*Task objective*.
After finding the line that contains "ставит под угроз" in the entries below, retype it and every following line precisely, the last included.

*Exercise data*.
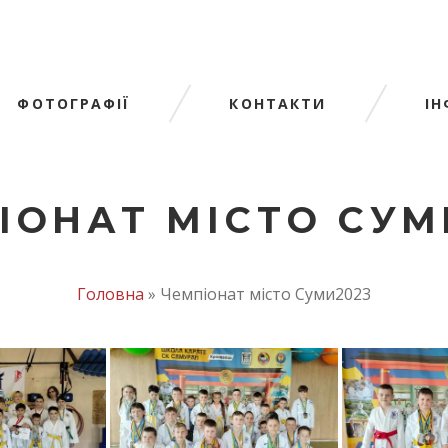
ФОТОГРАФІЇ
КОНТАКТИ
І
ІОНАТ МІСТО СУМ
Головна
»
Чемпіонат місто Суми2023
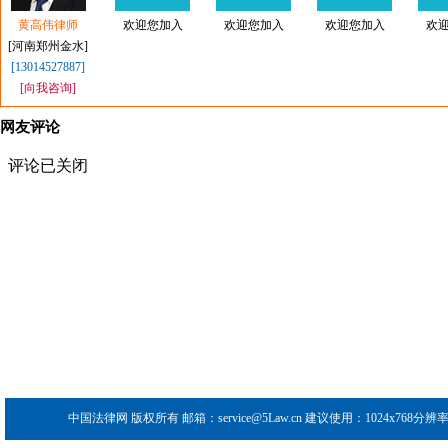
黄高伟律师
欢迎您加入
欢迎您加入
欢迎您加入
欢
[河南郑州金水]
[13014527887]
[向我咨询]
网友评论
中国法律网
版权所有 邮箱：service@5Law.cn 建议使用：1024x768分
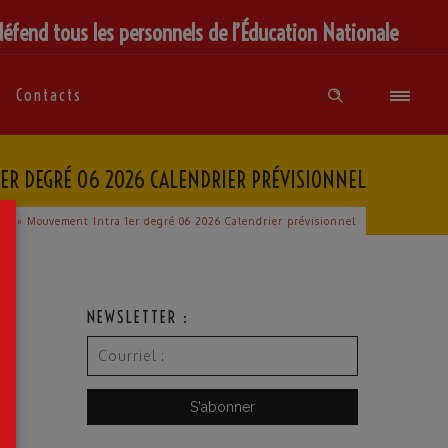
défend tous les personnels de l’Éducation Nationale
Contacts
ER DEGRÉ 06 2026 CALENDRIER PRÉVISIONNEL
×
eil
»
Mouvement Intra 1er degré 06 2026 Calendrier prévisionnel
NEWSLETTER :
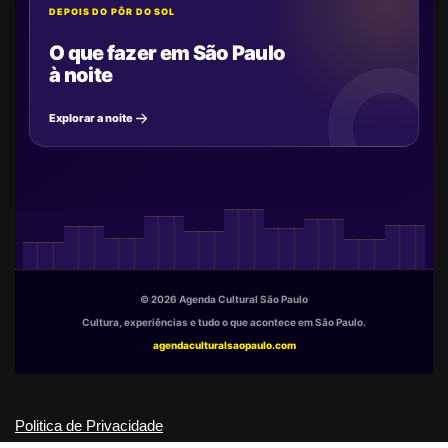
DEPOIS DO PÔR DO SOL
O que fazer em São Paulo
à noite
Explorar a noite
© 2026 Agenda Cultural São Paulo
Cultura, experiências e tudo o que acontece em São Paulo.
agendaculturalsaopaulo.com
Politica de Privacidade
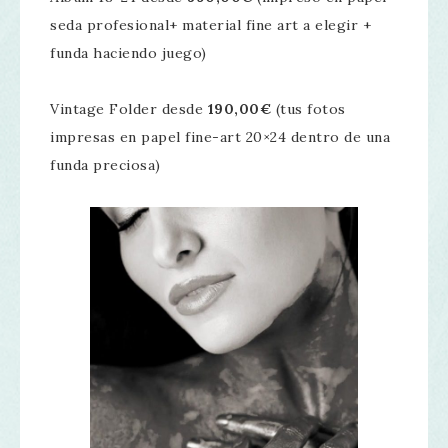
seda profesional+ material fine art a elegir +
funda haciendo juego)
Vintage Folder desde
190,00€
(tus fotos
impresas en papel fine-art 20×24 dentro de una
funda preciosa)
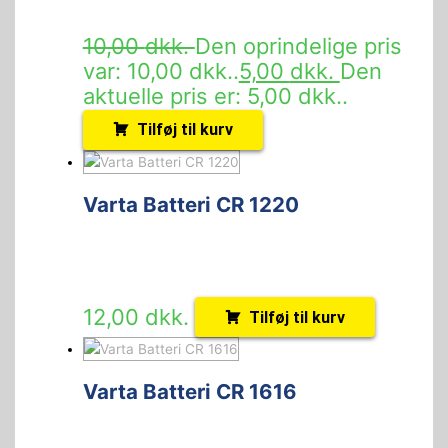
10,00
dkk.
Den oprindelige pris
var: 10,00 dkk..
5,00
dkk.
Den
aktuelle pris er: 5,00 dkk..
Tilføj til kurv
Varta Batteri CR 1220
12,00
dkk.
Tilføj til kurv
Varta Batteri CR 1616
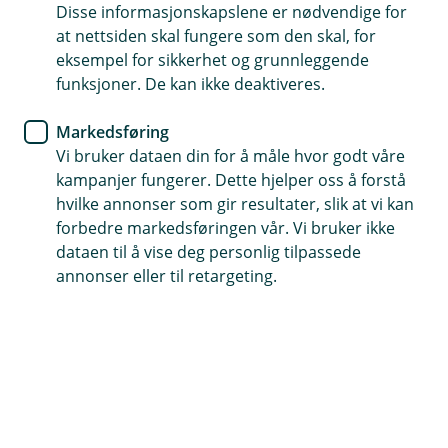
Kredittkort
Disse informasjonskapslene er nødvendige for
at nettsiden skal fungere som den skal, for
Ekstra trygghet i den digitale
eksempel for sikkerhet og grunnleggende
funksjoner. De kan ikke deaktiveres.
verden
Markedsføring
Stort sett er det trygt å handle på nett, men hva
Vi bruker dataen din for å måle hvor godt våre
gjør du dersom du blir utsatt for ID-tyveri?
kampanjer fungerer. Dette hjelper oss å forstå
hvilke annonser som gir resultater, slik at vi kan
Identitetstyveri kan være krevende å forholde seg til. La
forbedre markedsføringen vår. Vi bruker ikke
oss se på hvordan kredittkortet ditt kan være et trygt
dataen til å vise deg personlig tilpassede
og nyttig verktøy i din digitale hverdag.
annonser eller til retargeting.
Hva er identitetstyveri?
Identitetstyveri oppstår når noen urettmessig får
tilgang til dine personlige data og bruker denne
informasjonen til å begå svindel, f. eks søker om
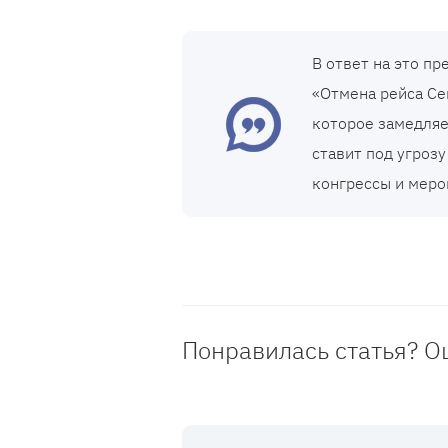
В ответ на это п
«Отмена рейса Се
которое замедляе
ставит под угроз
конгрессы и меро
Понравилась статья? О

*Solution*.
ставит под угроз
конгрессы и меро
Понравилась статья? О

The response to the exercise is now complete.